• DATA SECTION:
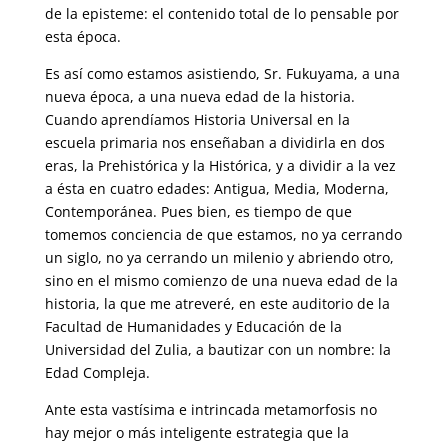
de la episteme: el contenido total de lo pensable por
esta época.
Es así como estamos asistiendo, Sr. Fukuyama, a una
nueva época, a una nueva edad de la historia.
Cuando aprendíamos Historia Universal en la
escuela primaria nos enseñaban a dividirla en dos
eras, la Prehistórica y la Histórica, y a dividir a la vez
a ésta en cuatro edades: Antigua, Media, Moderna,
Contemporánea. Pues bien, es tiempo de que
tomemos conciencia de que estamos, no ya cerrando
un siglo, no ya cerrando un milenio y abriendo otro,
sino en el mismo comienzo de una nueva edad de la
historia, la que me atreveré, en este auditorio de la
Facultad de Humanidades y Educación de la
Universidad del Zulia, a bautizar con un nombre: la
Edad Compleja.
Ante esta vastísima e intrincada metamorfosis no
hay mejor o más inteligente estrategia que la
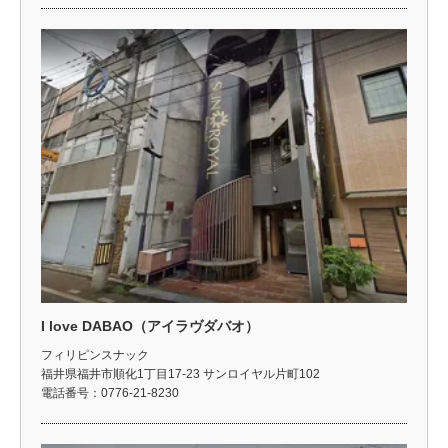
I love DABAO（アイラヴダバオ）
フィリピンスナック
福井県福井市順化1丁目17-23 サンロイヤル片町102
電話番号：0776-21-8230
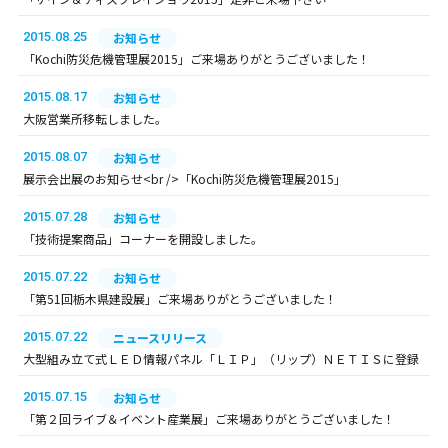
2015.08.25
お知らせ
「Kochi防災危機管理展2015」ご来場ありがとうございました！
2015.08.17
お知らせ
大阪営業所移転しました。
2015.08.07
お知らせ
展示会出展のお知らせ<br />「Kochi防災危機管理展2015」
2015.07.28
お知らせ
「技術提案商品」コーナーを開設しました。
2015.07.22
お知らせ
「第51回栃木県建設展」ご来場ありがとうございました！
2015.07.22
ニュースリリース
大型組み立て式ＬＥＤ情報パネル「ＬＩＰ」（リップ）ＮＥＴＩＳに登録
2015.07.15
お知らせ
「第２回ライブ＆イベント産業展」ご来場ありがとうございました！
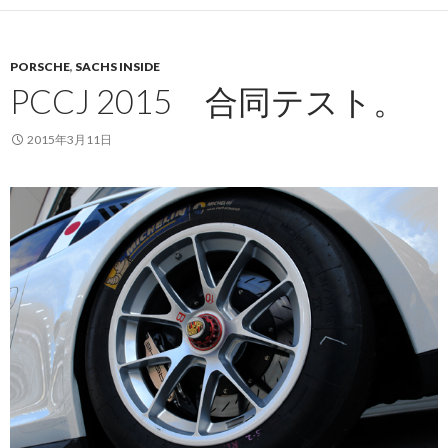
PORSCHE
,
SACHS INSIDE
PCCJ 2015 合同テスト。
2015年3月11日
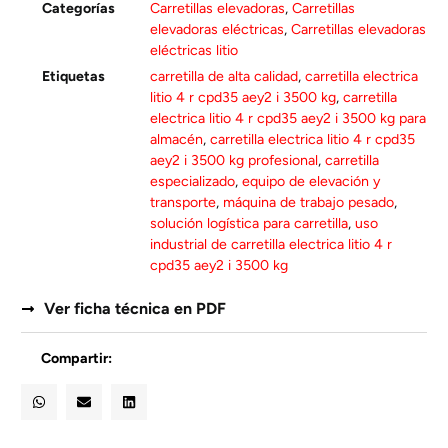
Categorías
Carretillas elevadoras
,
Carretillas
elevadoras eléctricas
,
Carretillas elevadoras
eléctricas litio
Etiquetas
carretilla de alta calidad
,
carretilla electrica
litio 4 r cpd35 aey2 i 3500 kg
,
carretilla
electrica litio 4 r cpd35 aey2 i 3500 kg para
almacén
,
carretilla electrica litio 4 r cpd35
aey2 i 3500 kg profesional
,
carretilla
especializado
,
equipo de elevación y
transporte
,
máquina de trabajo pesado
,
solución logística para carretilla
,
uso
industrial de carretilla electrica litio 4 r
cpd35 aey2 i 3500 kg
Ver ficha técnica en PDF
Compartir:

• TASK TO COMPLETE:
Write the records out again exactly; none of the pictures belong in the copy.

• WRITTEN ANSWER:
de la episteme: el contenido total de lo pensable por
esta época.
Es así como estamos asistiendo, Sr. Fukuyama, a una
nueva época, a una nueva edad de la historia.
Cuando aprendíamos Historia Universal en la
escuela primaria nos enseñaban a dividirla en dos
eras, la Prehistórica y la Histórica, y a dividir a la vez
a ésta en cuatro edades: Antigua, Media, Moderna,
Contemporánea. Pues bien, es tiempo de que
tomemos conciencia de que estamos, no ya cerrando
un siglo, no ya cerrando un milenio y abriendo otro,
sino en el mismo comienzo de una nueva edad de la
historia, la que me atreveré, en este auditorio de la
Facultad de Humanidades y Educación de la
Universidad del Zulia, a bautizar con un nombre: la
Edad Compleja.
Ante esta vastísima e intrincada metamorfosis no
hay mejor o más inteligente estrategia que la
I love DABAO（アイラヴダバオ）
フィリピンスナック
福井県福井市順化1丁目17-23 サンロイヤル片町102
電話番号：0776-21-8230
2015.08.25
お知らせ
「Kochi防災危機管理展2015」ご来場ありがとうございました！
2015.08.17
お知らせ
大阪営業所移転しました。
2015.08.07
お知らせ
展示会出展のお知らせ<br />「Kochi防災危機管理展2015」
2015.07.28
お知らせ
「技術提案商品」コーナーを開設しました。
2015.07.22
お知らせ
「第51回栃木県建設展」ご来場ありがとうございました！
2015.07.22
ニュースリリース
大型組み立て式ＬＥＤ情報パネル「ＬＩＰ」（リップ）ＮＥＴＩＳに登録
2015.07.15
お知らせ
「第２回ライブ＆イベント産業展」ご来場ありがとうございました！
PORSCHE
,
SACHS INSIDE
PCCJ 2015 合同テスト。
2015年3月11日
Categorías
Carretillas elevadoras
,
Carretillas
elevadoras eléctricas
,
Carretillas elevadoras
eléctricas litio
Etiquetas
carretilla de alta calidad
,
carretilla electrica
litio 4 r cpd35 aey2 i 3500 kg
,
carretilla
electrica litio 4 r cpd35 aey2 i 3500 kg para
almacén
,
carretilla electrica litio 4 r cpd35
aey2 i 3500 kg profesional
,
carretilla
especializado
,
equipo de elevación y
transporte
,
máquina de trabajo pesado
,
solución logística para carretilla
,
uso
industrial de carretilla electrica litio 4 r
cpd35 aey2 i 3500 kg
Ver ficha técnica en PDF
Compartir:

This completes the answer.